The QEH theatre seats 200 to 211, and since opening in 1990 has been host to many productions both by QEH pupils and professional companies performing plays, dance and poetry. It also hosts concerts and other musical events, such as the biennial 'Battle of the Bands' and regular acoustic-only 'Unplugged' events, which showcase the musical talent in the school.
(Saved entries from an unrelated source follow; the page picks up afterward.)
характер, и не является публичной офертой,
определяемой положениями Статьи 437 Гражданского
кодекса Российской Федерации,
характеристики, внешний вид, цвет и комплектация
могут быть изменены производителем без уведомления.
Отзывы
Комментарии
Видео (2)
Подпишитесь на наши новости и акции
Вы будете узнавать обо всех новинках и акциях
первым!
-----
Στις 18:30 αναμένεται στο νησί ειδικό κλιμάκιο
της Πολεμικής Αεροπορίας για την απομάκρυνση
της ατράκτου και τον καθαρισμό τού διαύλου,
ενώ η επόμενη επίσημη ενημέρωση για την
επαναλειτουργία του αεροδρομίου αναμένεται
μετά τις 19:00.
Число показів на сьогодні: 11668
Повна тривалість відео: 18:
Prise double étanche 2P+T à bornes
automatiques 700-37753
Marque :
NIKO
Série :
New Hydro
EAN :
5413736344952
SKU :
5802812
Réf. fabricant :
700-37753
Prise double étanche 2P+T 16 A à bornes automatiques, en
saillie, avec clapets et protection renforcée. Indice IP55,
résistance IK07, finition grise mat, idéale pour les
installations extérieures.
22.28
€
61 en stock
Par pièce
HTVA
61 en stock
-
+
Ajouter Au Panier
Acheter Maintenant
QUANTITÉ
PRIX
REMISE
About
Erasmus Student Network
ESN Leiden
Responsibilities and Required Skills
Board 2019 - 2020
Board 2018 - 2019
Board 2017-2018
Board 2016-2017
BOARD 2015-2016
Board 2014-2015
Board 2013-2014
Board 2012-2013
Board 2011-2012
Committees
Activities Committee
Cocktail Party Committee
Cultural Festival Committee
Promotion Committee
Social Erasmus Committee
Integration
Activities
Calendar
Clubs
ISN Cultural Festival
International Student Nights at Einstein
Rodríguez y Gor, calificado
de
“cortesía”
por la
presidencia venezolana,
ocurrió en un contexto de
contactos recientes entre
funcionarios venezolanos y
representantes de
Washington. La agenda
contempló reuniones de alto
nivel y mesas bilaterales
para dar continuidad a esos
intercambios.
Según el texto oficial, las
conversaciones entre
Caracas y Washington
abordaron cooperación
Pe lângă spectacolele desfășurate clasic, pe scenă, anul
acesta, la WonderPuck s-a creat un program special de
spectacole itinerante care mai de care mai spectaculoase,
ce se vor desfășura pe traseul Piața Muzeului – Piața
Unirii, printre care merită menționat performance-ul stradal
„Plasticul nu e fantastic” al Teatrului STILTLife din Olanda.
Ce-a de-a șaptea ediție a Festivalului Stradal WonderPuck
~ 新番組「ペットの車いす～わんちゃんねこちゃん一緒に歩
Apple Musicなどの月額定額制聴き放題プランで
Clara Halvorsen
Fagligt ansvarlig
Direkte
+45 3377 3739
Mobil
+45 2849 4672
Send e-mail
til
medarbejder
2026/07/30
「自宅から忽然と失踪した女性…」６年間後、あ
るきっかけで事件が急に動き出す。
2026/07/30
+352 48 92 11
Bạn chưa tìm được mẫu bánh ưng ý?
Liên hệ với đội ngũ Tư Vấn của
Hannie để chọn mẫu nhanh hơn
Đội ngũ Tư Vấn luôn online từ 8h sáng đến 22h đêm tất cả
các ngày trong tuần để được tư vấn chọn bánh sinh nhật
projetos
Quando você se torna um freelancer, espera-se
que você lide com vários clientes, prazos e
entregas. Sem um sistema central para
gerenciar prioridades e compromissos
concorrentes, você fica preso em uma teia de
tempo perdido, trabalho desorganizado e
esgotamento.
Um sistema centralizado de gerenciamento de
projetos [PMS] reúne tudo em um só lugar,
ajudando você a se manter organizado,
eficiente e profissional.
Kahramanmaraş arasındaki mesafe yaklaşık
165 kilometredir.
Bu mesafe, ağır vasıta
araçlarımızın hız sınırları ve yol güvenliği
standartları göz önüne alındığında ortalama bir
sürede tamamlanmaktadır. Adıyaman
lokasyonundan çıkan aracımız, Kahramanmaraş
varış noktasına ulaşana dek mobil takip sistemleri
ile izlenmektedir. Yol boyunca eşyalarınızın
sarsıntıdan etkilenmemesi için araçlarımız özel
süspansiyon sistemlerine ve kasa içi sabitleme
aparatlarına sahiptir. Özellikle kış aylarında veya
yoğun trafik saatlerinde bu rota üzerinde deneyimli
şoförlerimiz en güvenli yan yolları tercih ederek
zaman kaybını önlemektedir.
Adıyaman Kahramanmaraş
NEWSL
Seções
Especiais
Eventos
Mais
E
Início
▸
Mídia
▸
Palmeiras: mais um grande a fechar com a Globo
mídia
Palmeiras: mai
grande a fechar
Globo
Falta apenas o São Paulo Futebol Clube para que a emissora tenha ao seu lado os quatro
Student volunteers often assist in school productions as technical and front-of-house staff.

==Notable alumni==

Former pupils of the school are known as Old Elizabethans.

- Martin Bright (born 1966), British journalist, former Political Editor of the New Statesman and The Jewish Chronicle, and current Editor-at-Large of Index on Censorship
- Joe Bryan (born 1993), professional footballer for Millwall.
- Lewis Clarke (born November 18, 1997), youngest ever person to ski-trek 720 miles from the Antarctic Coast to the South Pole, 2013–14. Guinness World Record Holder.
- Jack Cuthbert (born 1987), professional rugby player for Scotland
- Alex Davis (born 1993), professional rugby player for England (Rugby 7s)
- Shon Faye (born 1988), writer, comedian and transgender rights campaigner
- Jason Forbes (born 1990), actor and comedian
- William Friese-Greene (1855–1921), portrait photographer and inventor, and pioneer in the field of motion pictures
- Roy Harris (1931–2015), semiological linguist.
- James Heappey (born 1981), Conservative MP for Wells
- Hartley Heard (born 1947), Former first-class cricketer
- Sir Ivor Jennings (1903–1965), jurist, educator and Vice-Chancellor of the University of Cambridge
- Ricardo E. Latcham (1869–1943), English-Chilean archaeologist, ethnologist, folklore scholar and teacher.
- Simon Mann (cricket commentator), BBC radio sports commentator
- Andy Parker (born 1957), physicist, head of Cavendish Laboratory
- Jonathan Pearce (born 1959), football commentator for the BBC
- Ashley Pharoah (born 1959), writer and co-creator of the television series Life on Mars
- Mike Smith, President of music at Virgin EMI Records
- Michael A. Stephens (1927-2019), professor of statistics at Simon Fraser University, Burnaby, British Columbia, Canada.
- Anthony Verity (born 1939), Master of Dulwich College from 1986 to 1995
- Keith Vinicombe (born 1953) British ornithologist and writer on bird identification.
- Hugo Weaving (born 1960), film and stage actor
- Dino Zamparelli (born 1992), racing driver

==Archives==
Records of QEH are held at Bristol Archives, including foundation, administrative, property, financial, admission, and illustrative material (Ref. 42536) (online catalogue).